ACTIVITY: No pictures belong in the copy. Set down exactly the lines from the one that contains "değildir. Sunulan hizmetler" through the end of the data.

[Stored data entries]

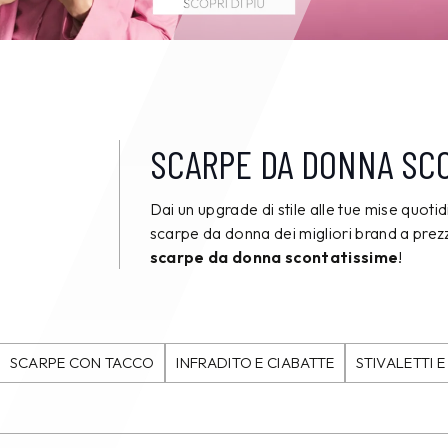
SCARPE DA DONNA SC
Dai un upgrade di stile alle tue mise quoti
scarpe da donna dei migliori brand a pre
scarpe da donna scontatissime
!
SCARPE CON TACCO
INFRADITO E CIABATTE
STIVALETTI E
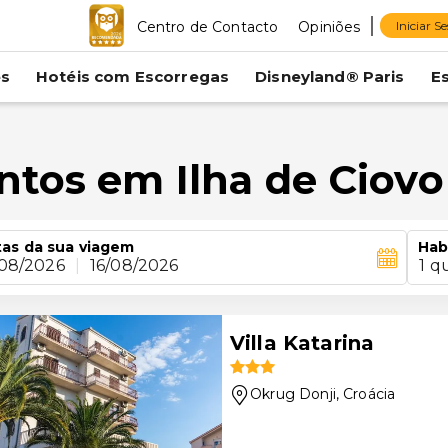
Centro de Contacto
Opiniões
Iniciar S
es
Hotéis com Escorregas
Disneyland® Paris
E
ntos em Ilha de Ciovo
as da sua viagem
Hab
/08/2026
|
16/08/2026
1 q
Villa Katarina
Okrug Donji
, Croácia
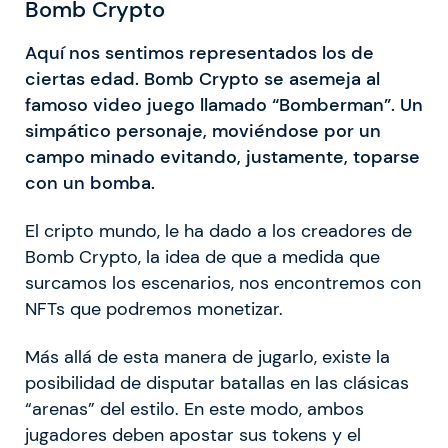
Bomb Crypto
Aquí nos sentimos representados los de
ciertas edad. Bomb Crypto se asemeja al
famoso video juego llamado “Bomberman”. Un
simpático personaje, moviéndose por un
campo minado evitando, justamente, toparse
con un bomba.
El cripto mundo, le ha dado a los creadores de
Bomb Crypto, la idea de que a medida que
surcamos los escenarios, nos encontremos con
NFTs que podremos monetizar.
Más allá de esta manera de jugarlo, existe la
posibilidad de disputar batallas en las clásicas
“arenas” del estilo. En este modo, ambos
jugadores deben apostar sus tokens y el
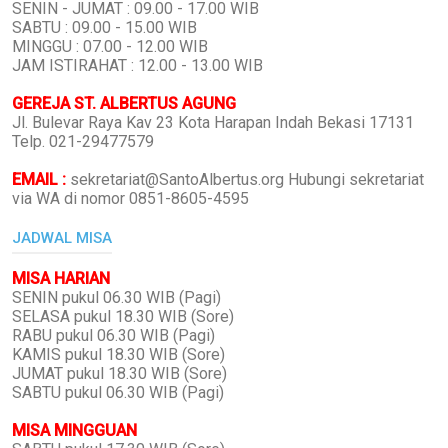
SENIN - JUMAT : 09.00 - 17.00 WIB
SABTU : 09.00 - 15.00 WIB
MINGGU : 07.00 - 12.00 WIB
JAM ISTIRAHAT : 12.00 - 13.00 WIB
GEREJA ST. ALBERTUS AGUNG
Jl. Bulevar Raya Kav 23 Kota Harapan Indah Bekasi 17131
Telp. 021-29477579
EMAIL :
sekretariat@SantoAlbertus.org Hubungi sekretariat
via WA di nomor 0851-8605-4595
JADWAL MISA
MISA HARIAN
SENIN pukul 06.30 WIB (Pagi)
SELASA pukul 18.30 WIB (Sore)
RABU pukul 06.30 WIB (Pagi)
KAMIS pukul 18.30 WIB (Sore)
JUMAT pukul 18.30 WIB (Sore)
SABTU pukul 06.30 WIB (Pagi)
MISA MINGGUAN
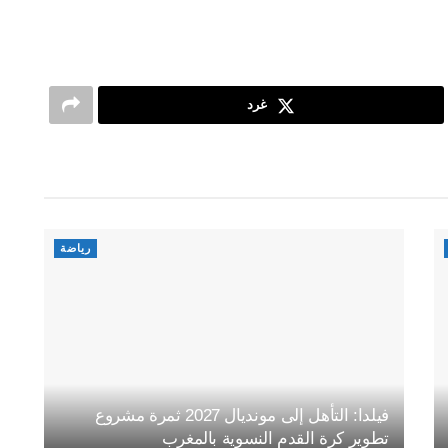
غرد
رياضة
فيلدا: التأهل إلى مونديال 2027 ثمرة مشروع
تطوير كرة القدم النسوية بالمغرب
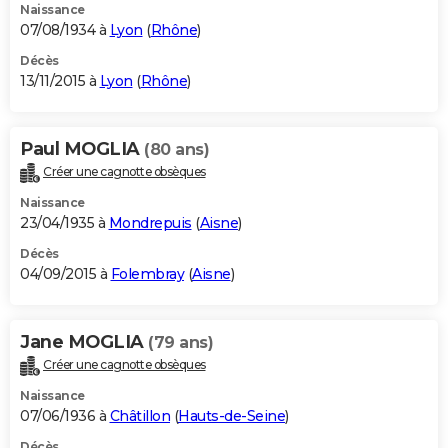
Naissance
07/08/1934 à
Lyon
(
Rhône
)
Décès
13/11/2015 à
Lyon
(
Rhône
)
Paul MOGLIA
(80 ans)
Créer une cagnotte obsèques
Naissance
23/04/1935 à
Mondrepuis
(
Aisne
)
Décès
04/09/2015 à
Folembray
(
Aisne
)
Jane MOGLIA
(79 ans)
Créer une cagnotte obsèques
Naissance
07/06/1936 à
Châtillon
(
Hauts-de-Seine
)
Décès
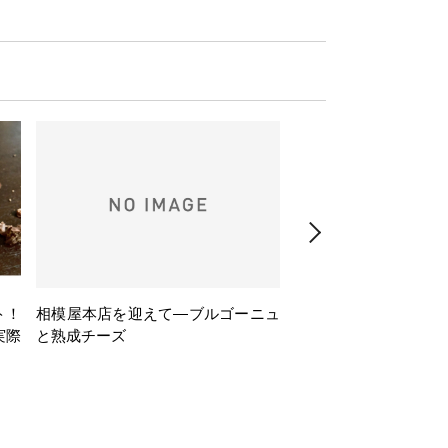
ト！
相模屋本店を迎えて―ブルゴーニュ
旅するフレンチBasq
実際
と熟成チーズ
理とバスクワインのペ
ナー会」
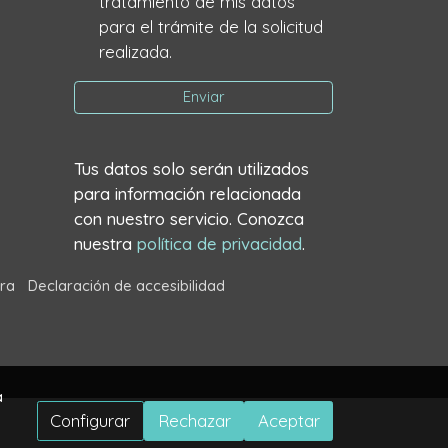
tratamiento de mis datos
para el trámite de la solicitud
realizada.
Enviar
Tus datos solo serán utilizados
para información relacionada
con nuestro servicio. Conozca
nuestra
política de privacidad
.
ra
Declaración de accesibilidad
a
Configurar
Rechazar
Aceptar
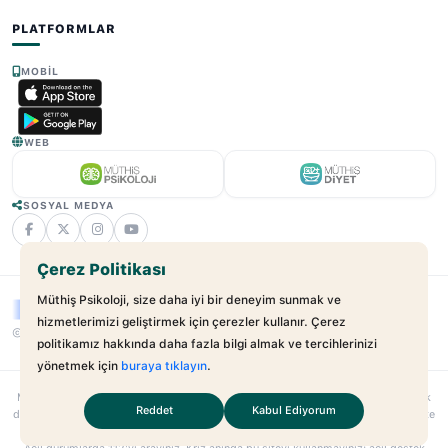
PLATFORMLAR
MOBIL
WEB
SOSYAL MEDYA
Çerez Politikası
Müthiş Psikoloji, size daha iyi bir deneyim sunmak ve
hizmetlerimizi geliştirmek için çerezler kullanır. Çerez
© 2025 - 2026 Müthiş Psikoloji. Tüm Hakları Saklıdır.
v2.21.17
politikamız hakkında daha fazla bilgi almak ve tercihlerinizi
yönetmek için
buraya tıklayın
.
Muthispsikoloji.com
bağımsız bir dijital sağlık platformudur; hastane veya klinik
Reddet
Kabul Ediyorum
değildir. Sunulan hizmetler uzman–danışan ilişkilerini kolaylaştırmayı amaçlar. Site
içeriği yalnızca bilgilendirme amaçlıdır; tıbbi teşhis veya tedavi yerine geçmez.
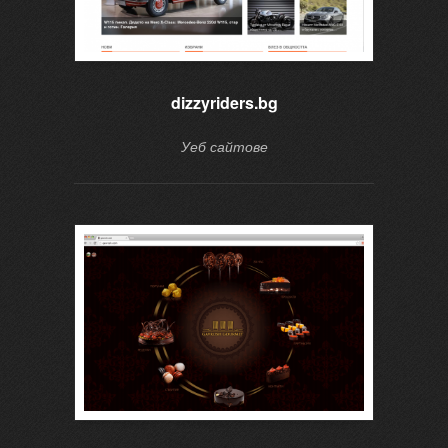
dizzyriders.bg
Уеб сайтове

OUTPUT OF THE EXERCISE:
değildir. Sunulan hizmetler uzman–danışan ilişkilerini kolaylaştırmayı amaçlar. Site
içeriği yalnızca bilgilendirme amaçlıdır; tıbbi teşhis veya tedavi yerine geçmez.
dizzyriders.bg
Уеб сайтове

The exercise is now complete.